Timothy Rezvan: My first question — just following up on a prior one on the acquisitions. You’ve been absent from a lot of the larger acquisitions that have happened. You seem to have in that $41 million deal got some third-party minerals. How actively do you look at third-party kind of minerals? Because it seems like you’re sort of posturing that you were really focused on just Diamondback. Is it just if the price is right, you’ll do it? How should we think about kind of your willingness to go to third party going forward?
Kaes Van’t Hof: Yes. Good question. We’ve kind of shied away from a significant amount of third-party acquisitions. I think we’re certainly still looking at them today. They’re just harder to get across the finish line because we don’t have, what I would say, differential knowledge as to the development pace of those positions. And so you’ve seen a few deals trade where they’re concentrated positions that you could probably underwrite some sort of pace of development. But we still just kind of got — got blown out in terms of value. So I think it’s good discipline to not have your name on every trade, but we still think we have the differential knowledge on the operated side.

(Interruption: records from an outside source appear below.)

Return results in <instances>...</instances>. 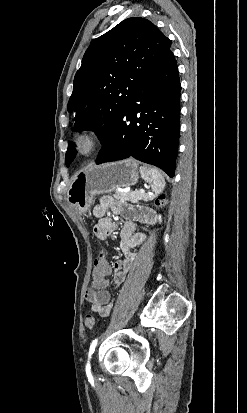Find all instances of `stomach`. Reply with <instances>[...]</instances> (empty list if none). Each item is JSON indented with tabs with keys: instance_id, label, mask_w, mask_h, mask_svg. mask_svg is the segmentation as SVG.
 Returning a JSON list of instances; mask_svg holds the SVG:
<instances>
[{
	"instance_id": "1",
	"label": "stomach",
	"mask_w": 247,
	"mask_h": 413,
	"mask_svg": "<svg viewBox=\"0 0 247 413\" xmlns=\"http://www.w3.org/2000/svg\"><path fill=\"white\" fill-rule=\"evenodd\" d=\"M138 166L133 158L89 164L72 178L67 190V202L81 213L88 211L95 194L112 192L119 186H131L138 180Z\"/></svg>"
}]
</instances>
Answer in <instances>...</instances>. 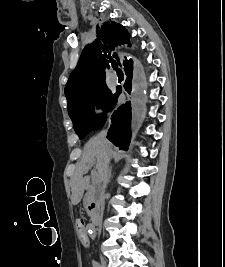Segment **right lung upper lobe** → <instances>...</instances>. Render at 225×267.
Wrapping results in <instances>:
<instances>
[{"label":"right lung upper lobe","mask_w":225,"mask_h":267,"mask_svg":"<svg viewBox=\"0 0 225 267\" xmlns=\"http://www.w3.org/2000/svg\"><path fill=\"white\" fill-rule=\"evenodd\" d=\"M122 44H129L127 30L115 22H104L97 31V39L84 48L77 67L68 79L65 86L68 104L79 99L91 87L105 84L110 64L113 66L117 60L121 65L120 60L123 61ZM127 65L128 62L123 61V66Z\"/></svg>","instance_id":"1"}]
</instances>
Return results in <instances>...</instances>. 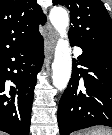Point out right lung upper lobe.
Returning <instances> with one entry per match:
<instances>
[{
	"label": "right lung upper lobe",
	"mask_w": 112,
	"mask_h": 135,
	"mask_svg": "<svg viewBox=\"0 0 112 135\" xmlns=\"http://www.w3.org/2000/svg\"><path fill=\"white\" fill-rule=\"evenodd\" d=\"M45 22L36 0H0V57L39 36Z\"/></svg>",
	"instance_id": "obj_1"
}]
</instances>
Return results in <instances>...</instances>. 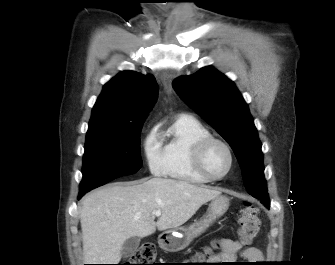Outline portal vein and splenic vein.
I'll return each instance as SVG.
<instances>
[{
	"mask_svg": "<svg viewBox=\"0 0 335 265\" xmlns=\"http://www.w3.org/2000/svg\"><path fill=\"white\" fill-rule=\"evenodd\" d=\"M153 215L159 217L161 215V211L160 210L154 211Z\"/></svg>",
	"mask_w": 335,
	"mask_h": 265,
	"instance_id": "portal-vein-and-splenic-vein-1",
	"label": "portal vein and splenic vein"
}]
</instances>
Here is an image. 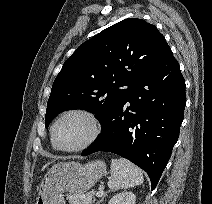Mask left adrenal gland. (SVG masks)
<instances>
[{"instance_id": "a2214340", "label": "left adrenal gland", "mask_w": 212, "mask_h": 204, "mask_svg": "<svg viewBox=\"0 0 212 204\" xmlns=\"http://www.w3.org/2000/svg\"><path fill=\"white\" fill-rule=\"evenodd\" d=\"M107 196V193H105L103 196H102V198L100 199V201H98L97 202V204H100L103 200H104V198Z\"/></svg>"}]
</instances>
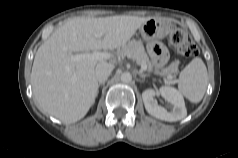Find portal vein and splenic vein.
Here are the masks:
<instances>
[{
    "instance_id": "1",
    "label": "portal vein and splenic vein",
    "mask_w": 238,
    "mask_h": 158,
    "mask_svg": "<svg viewBox=\"0 0 238 158\" xmlns=\"http://www.w3.org/2000/svg\"><path fill=\"white\" fill-rule=\"evenodd\" d=\"M102 33H97L96 37H101ZM70 58L72 61H80L84 59L90 60H106L110 58V54L106 52L94 51L93 53H80V54H71ZM147 69L146 65L141 66V70L145 71Z\"/></svg>"
}]
</instances>
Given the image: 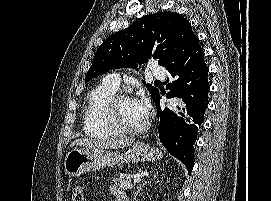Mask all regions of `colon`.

Timothy Rezvan: Okay. And then if I could circle back to the cash return framework. In the Diamondback call this morning, Kaes, I think you said when the stock is down, the variable dividend doesn’t matter. And that seems to be what you’ve indicated with your capital allocation in the first quarter. And I believe there is different opinions in the marketplace about the role of a minerals company and the role of yield to investors. So you’ve also talked about the discount to NAV, which is probably apparent in any public equity across the energy landscape. So how do you think about the competitiveness of the Viper equity when you have a distribution now that’s half of public peers? And what is the role of — holistically the role of Viper to investors that are looking for yields?
Kaes Van’t Hof: Yes. I mean I think the role of Viper is to create value. And the best value we can create right now at these prices is to spend more money buying back units. I think the public markets don’t see what’s going on in the private markets and the public markets maybe misunderstand what the value of a mineral is relative to the upstream. I mean, I think what’s happened over the last couple of years is that the upstream model actually converged to what the mineral model was prior, right? The upstream models are becoming yield and distribution models, some changing their capital allocation to more buybacks versus distributions. I think at the end of the day if you had to — if we had to pick, we would prefer to distribute more cash at Viper and repurchase more shares at Diamondback.
But when there are extreme dislocations, like we’ve seen over the last 6 months or so in pockets, we’ll lean into the buyback. And Tim, at the end of the day, we think creating value over creating a story makes more sense.
Timothy Rezvan: Okay. I appreciate that. I just — yes, I think I just have a different view on that from our conversations with shareholders that might prefer that yield. So — but I appreciate your insights on that.
Kaes Van’t Hof: Yes. Listen, those are discussions we’re happy to have. At the end of the day, we’re also the largest shareholder, right, at 58%. We are taking money away from ourselves by not distributing it and buying back — I mean buying back open interest in the market. But we still think it’s — we think that is the best long-term value lever for both us, Diamondback, and the public shareholders that remain.